その場で体験いただける「水彩にじみ絵体験」も人気。何より、地区それぞれの「憩いの場」として、1日に何度も足を運んでくださる方も。「アート」のある「日常」の中で、たわいもない話から、来場者の心にある海士町が語られる、「アート」からはじまる交流が生まれる時間となりました。


ごとばんさん伝統文化未来教室(10/28)

隠岐4島にさまざまな民謡が唄い継がれており、海士町でもお祭りの機会などさまざまなシーンで民謡を耳にすることがあります。歌詞の中には後鳥羽院の他、島の名所や娯楽も登場することから、唄を通して先人たちが感じた島の美しさを知ることで島の文化を未来へつなぎたい!と体験教室を開催しました。

これまで、町内では「子どもたちが民謡を踊る」機会はありましたが、「唄う」という機会がほとんどなかったため、唄い方を丁寧に楽しく教えていただきました。三味線など和楽器も触らせてもらい、初めて挑戦する「唄」とともに踊り親しんだ時間。愉しかった雰囲気が届くでしょうか!

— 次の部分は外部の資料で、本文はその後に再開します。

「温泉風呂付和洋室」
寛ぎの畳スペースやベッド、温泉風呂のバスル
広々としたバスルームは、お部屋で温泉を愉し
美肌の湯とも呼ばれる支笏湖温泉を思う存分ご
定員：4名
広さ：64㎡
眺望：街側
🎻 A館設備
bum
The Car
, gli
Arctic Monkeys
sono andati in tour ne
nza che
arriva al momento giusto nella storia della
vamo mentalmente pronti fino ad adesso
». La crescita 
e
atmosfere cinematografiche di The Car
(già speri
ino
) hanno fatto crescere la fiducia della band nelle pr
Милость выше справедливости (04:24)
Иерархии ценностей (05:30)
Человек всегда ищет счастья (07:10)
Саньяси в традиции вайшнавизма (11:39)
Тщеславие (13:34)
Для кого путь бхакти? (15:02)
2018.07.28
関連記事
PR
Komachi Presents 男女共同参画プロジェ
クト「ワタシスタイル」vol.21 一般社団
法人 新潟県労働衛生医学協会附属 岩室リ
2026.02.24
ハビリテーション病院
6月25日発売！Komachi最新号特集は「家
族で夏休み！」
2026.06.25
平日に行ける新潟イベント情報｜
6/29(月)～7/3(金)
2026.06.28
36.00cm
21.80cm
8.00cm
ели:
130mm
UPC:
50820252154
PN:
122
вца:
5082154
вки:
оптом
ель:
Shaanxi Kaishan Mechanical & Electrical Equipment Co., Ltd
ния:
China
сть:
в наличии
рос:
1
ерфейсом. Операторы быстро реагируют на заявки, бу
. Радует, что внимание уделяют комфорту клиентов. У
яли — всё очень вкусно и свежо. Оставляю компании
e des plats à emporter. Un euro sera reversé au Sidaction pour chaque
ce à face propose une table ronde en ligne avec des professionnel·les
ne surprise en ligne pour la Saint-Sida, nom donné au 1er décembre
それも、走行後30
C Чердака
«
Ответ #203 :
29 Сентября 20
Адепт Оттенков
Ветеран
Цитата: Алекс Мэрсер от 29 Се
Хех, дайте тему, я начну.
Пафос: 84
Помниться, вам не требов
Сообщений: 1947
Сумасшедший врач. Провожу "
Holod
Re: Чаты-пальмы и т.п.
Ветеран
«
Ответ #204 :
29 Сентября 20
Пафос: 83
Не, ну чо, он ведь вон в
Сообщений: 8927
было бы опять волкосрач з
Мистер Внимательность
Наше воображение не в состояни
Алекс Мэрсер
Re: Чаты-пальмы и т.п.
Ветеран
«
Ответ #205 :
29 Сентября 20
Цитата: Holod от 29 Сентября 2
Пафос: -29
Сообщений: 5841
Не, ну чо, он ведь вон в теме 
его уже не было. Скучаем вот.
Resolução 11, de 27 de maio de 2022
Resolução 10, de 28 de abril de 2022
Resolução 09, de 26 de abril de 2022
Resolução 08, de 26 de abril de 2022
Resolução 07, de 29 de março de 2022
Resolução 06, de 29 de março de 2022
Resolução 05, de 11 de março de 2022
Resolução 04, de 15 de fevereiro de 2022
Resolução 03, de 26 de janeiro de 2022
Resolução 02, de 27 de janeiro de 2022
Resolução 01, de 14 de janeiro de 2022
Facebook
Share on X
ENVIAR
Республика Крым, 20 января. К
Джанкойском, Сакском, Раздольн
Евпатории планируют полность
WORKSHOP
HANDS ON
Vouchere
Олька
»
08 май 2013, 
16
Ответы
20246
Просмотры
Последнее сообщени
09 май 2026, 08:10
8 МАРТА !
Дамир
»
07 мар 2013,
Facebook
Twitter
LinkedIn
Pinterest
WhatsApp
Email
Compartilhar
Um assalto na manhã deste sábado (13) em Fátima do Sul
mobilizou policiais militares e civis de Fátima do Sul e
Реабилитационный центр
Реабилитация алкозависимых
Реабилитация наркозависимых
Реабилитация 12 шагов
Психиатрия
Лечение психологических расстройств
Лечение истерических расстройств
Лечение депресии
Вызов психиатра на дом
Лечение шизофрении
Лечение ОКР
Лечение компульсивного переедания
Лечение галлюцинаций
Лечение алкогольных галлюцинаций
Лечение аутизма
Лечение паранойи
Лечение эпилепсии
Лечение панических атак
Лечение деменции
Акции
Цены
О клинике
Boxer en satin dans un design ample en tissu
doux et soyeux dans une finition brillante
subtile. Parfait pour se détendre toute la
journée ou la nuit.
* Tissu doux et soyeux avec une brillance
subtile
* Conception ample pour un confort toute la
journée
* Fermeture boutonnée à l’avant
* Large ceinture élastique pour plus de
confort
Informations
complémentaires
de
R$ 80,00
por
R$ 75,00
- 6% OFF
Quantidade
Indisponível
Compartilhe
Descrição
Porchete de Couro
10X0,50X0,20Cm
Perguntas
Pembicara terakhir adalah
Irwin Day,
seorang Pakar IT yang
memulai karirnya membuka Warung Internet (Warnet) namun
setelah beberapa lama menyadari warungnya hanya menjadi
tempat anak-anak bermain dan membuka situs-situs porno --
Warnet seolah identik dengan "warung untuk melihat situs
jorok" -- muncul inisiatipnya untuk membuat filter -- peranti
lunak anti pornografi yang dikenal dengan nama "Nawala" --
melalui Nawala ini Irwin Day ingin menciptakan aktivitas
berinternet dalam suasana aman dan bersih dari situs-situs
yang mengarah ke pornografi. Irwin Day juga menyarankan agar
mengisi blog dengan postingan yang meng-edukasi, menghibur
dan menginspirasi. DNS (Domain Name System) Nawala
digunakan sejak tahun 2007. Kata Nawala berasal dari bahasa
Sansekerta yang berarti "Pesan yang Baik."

ごとばんさんMAKE LIVE in AMA(10/28)

「美ama実行委員会」による、素敵な持ち込み企画!
夜の隠岐神社を会場に、それは美しくて、荘厳な場に、運営&ご参加の皆さん一同で固唾をのんだ時間でした。

当日は、ごとばんさんを題材としてメイクアップアーティストによるメイクの実演自体を演目としてご覧いただき、その後メイクを終えたモデルさんたち(全員が島民の皆さんでしたので、あの人も、この人も!とご家族含めて応援と感動がたちこめ、颯爽ときらびやかに歩く姿に感嘆のため息がでていました)がレッドカーペットをモデルウォークしました。多くの方におみえいただき、空間演出、ストーリー仕立ての「メイクライブ」大成功でした!


隠岐神社で出会う、光の散歩道(10/29-11/1)

こちらも、日没以降の隠岐神社を舞台に開催。3つの「光」のインスタレーション作品を体験いただく1時間半のプログラムを、4晩連続で行いました。800年前に、海士町へいらしたごとばんさんは、ここ隠岐・海士町でどんな時間を過ごされ、どんな景色をご覧になったのだろう?以降も流れてきた時間、これからも流れていく時間、「私」たちと「土地」とのつながり、「いのち」について、「光」を通じて思いをはせました。

また、光を介して、普段は異なる生活を送っている参加者同士の語らいも。蛍の光のようにともる光の球が境内のあちこちに現れ、境内や参道を移動する光景は、まさに幻想的な時間でもありました。

心臓の鼓動のリズムにあわせて光る球「kodou」や、
しかけていただいた「柱」に触れるとふと遠くの樹のたもとが光る「jinen」。
「この夜散歩でどんなことを感じましたか?」を筆ペンで書いていただき、神社境内や参道で拾った枝や葉っぱに、レーザープリンティングのお土産。


海洋プラスチックプラでアクセサリーをつくろう(11/3)

「島前高校地域国際交流部」主催、もともと独自開発されていたワークショップを今回の芸術祭用に仕立てて頂き実施しました。「海洋プラスチックを用いたアクセサリーづくりを通じて、離島である隠岐・海士町の生活環境や海洋ごみの現状、世界の暮らしについて、楽しみながら目をむけてもらえる場にしたい」という思いの企画。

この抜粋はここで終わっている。